Work task:
Transcribe all the entries word for word, omitting any pictures they contain.

Records for this task:
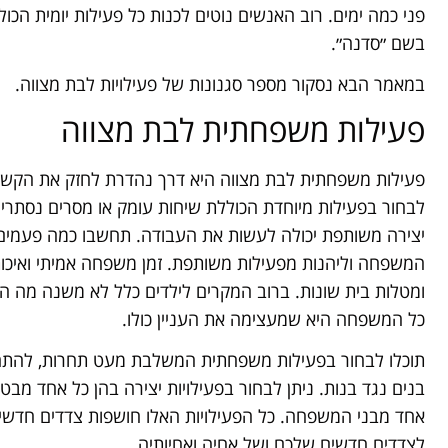
פני כמה ימים. רוב האנשים נוטים לכנות כל פעילות יומית הכו
בשם ״סדנה״.
במאמר הבא נסקור מספר סגנונות של פעילויות לבת מצווה.
פעילות משפחתית לבת מצווה
פעילות משפחתית לבת מצווה היא דרך נהדרת לחזק את הקשר 
לבחור בפעילות מיוחדת הכוללת שיחות עומק או מסרים נסתרים
יצירה משותפת יכולה לעשות את העבודה. תחשבו כמה פעמים
המשפחה וליהנות מפעילות משותפת. זמן משפחה אמיתי ואיכו
ומטלות בית שונות. ברוב המקרים לילדים כלל לא משנה מה 
כל המשפחה היא שמעצימה את העניין כולו.
תוכלו לבחור בפעילות משפחתית המשלבת מעט תחרות, להתחלק
בנים נגד בנות. ניתן לבחור בפעילויות יצירה בהן כל אחד מבטא
אחד מבני המשפחה. כל הפעילויות האלו חושפות צדדים חדש
לצדדים חדשים שלכם ושל אחיה ואחיותיה.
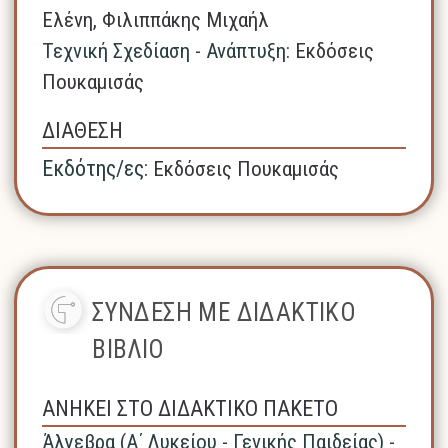
Ελένη, Φιλιππάκης Μιχαήλ
Τεχνική Σχεδίαση - Ανάπτυξη:
Εκδόσεις
Πουκαμισάς
ΔΙΑΘΕΣΗ
Εκδότης/ες:
Εκδόσεις Πουκαμισάς
ΣΥΝΔΕΣΗ ΜΕ ΔΙΔΑΚΤΙΚΟ
ΒΙΒΛΙΟ
ΑΝΗΚΕΙ ΣΤΟ ΔΙΔΑΚΤΙΚΟ ΠΑΚΕΤΟ
Άλγεβρα (A΄ Λυκείου - Γενικής Παιδείας) -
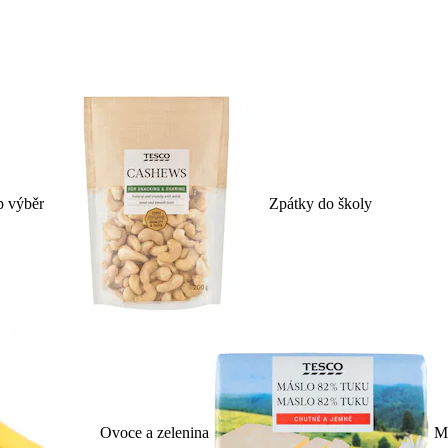
p výběr
Zpátky do školy
Ovoce a zelenina
Ml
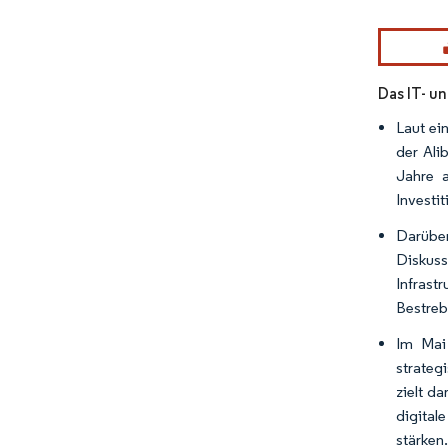
Bild © Mor
Das IT- u
Laut ei
der Ali
Jahre a
Investi
Darübe
Diskuss
Infrast
Bestreb
Im Mai 
strate
zielt d
digital
stärken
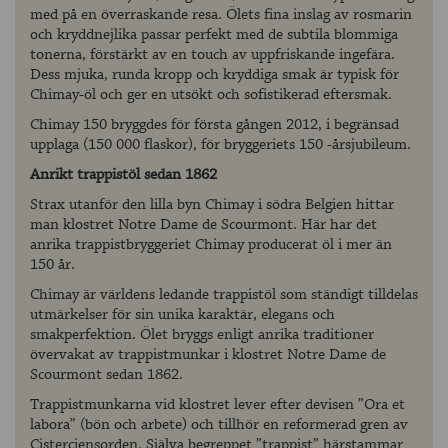
med på en överraskande resa. Ölets fina inslag av rosmarin
och kryddnejlika passar perfekt med de subtila blommiga
tonerna, förstärkt av en touch av uppfriskande ingefära.
Dess mjuka, runda kropp och kryddiga smak är typisk för
Chimay-öl och ger en utsökt och sofistikerad eftersmak.
Chimay 150 bryggdes för första gången 2012, i begränsad
upplaga (150 000 flaskor), för bryggeriets 150 -årsjubileum.
Anrikt trappistöl sedan 1862
Strax utanför den lilla byn Chimay i södra Belgien hittar
man klostret Notre Dame de Scourmont. Här har det
anrika trappistbryggeriet Chimay producerat öl i mer än
150 år.
Chimay är världens ledande trappistöl som ständigt tilldelas
utmärkelser för sin unika karaktär, elegans och
smakperfektion. Ölet bryggs enligt anrika traditioner
övervakat av trappistmunkar i klostret Notre Dame de
Scourmont sedan 1862.
Trappistmunkarna vid klostret lever efter devisen ”Ora et
labora” (bön och arbete) och tillhör en reformerad gren av
Cisterciensorden. Själva begreppet ”trappist” härstammar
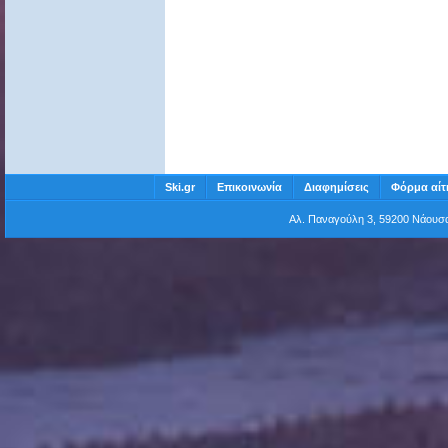
Ski.gr
Επικοινωνία
Διαφημίσεις
Φόρμα αίτ
Αλ. Παναγούλη 3, 59200 Νάου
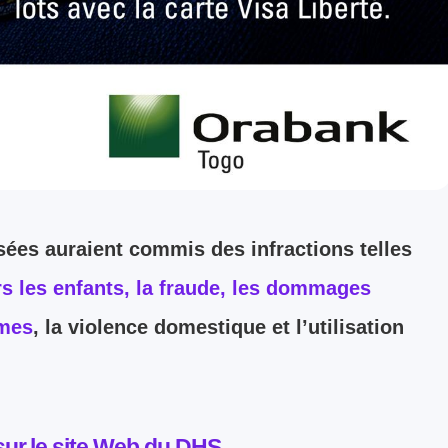
sées auraient commis des infractions telles
ers les enfants, la fraude, les dommages
rmes
, la violence domestique et l’utilisation
sur le site Web du DHS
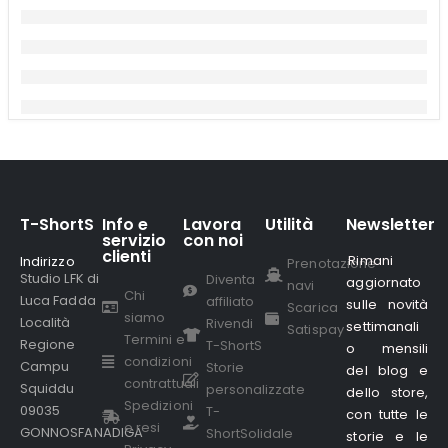
T-ShortS
Info e
Lavora
Utilità
Newsletter
servizio
con noi
clienti
Rimani
Indirizzo
.
Prenotazione
Studio LFK di
Diventa
aggiornato
navi
Chi
Luca Fadda
affiliato
sulle novità
Scarica
siamo
Località
Rivendi
settimanali
Satispay
Termini e
Regione
T-ShortS
o mensili
condizioni
Campu
Storie
del blog e
contrattuali
Squiddu
personalizzate
dello store,
Spedizioni
09035
T-
con tutte le
e resi
GONNOSFANADIGA
ShortSolidale
storie e le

Answer section:
פני כמה ימים. רוב האנשים נוטים לכנות כל פעילות יומית הכו
בשם ״סדנה״.
במאמר הבא נסקור מספר סגנונות של פעילויות לבת מצווה.
פעילות משפחתית לבת מצווה
פעילות משפחתית לבת מצווה היא דרך נהדרת לחזק את הקשר 
לבחור בפעילות מיוחדת הכוללת שיחות עומק או מסרים נסתרים
יצירה משותפת יכולה לעשות את העבודה. תחשבו כמה פעמים
המשפחה וליהנות מפעילות משותפת. זמן משפחה אמיתי ואיכו
ומטלות בית שונות. ברוב המקרים לילדים כלל לא משנה מה 
כל המשפחה היא שמעצימה את העניין כולו.
תוכלו לבחור בפעילות משפחתית המשלבת מעט תחרות, להתחלק
בנים נגד בנות. ניתן לבחור בפעילויות יצירה בהן כל אחד מבטא
אחד מבני המשפחה. כל הפעילויות האלו חושפות צדדים חדש
לצדדים חדשים שלכם ושל אחיה ואחיותיה.
Ελένη, Φιλιππάκης Μιχαήλ
Τεχνική Σχεδίαση - Ανάπτυξη:
Εκδόσεις
Πουκαμισάς
ΔΙΑΘΕΣΗ
Εκδότης/ες:
Εκδόσεις Πουκαμισάς
ΣΥΝΔΕΣΗ ΜΕ ΔΙΔΑΚΤΙΚΟ
ΒΙΒΛΙΟ
ΑΝΗΚΕΙ ΣΤΟ ΔΙΔΑΚΤΙΚΟ ΠΑΚΕΤΟ
Άλγεβρα (A΄ Λυκείου - Γενικής Παιδείας) -
p výběr
Zpátky do školy
Ovoce a zelenina
Ml
Bild © Mor
Das IT- u
Laut ei
der Ali
Jahre a
Investi
Darübe
Diskuss
Infrast
Bestreb
Im Mai 
strate
zielt d
digital
stärken
med på en överraskande resa. Ölets fina inslag av rosmarin
och kryddnejlika passar perfekt med de subtila blommiga
tonerna, förstärkt av en touch av uppfriskande ingefära.
Dess mjuka, runda kropp och kryddiga smak är typisk för
Chimay-öl och ger en utsökt och sofistikerad eftersmak.
Chimay 150 bryggdes för första gången 2012, i begränsad
upplaga (150 000 flaskor), för bryggeriets 150 -årsjubileum.
Anrikt trappistöl sedan 1862
Strax utanför den lilla byn Chimay i södra Belgien hittar
man klostret Notre Dame de Scourmont. Här har det
anrika trappistbryggeriet Chimay producerat öl i mer än
150 år.
Chimay är världens ledande trappistöl som ständigt tilldelas
utmärkelser för sin unika karaktär, elegans och
smakperfektion. Ölet bryggs enligt anrika traditioner
övervakat av trappistmunkar i klostret Notre Dame de
Scourmont sedan 1862.
Trappistmunkarna vid klostret lever efter devisen ”Ora et
labora” (bön och arbete) och tillhör en reformerad gren av
Cisterciensorden. Själva begreppet ”trappist” härstammar
Ski.gr
Επικοινωνία
Διαφημίσεις
Φόρμα αίτ
Αλ. Παναγούλη 3, 59200 Νάου
sées auraient commis des infractions telles
ers les enfants, la fraude, les dommages
rmes
, la violence domestique et l’utilisation
sur le site Web du DHS
T-ShortS
Info e
Lavora
Utilità
Newsletter
servizio
con noi
clienti
Rimani
Indirizzo
.
Prenotazione
Studio LFK di
Diventa
aggiornato
navi
Chi
Luca Fadda
affiliato
sulle novità
Scarica
siamo
Località
Rivendi
settimanali
Satispay
Termini e
Regione
T-ShortS
o mensili
condizioni
Campu
Storie
del blog e
contrattuali
Squiddu
personalizzate
dello store,
Spedizioni
09035
T-
con tutte le
e resi
GONNOSFANADIGA
ShortSolidale
storie e le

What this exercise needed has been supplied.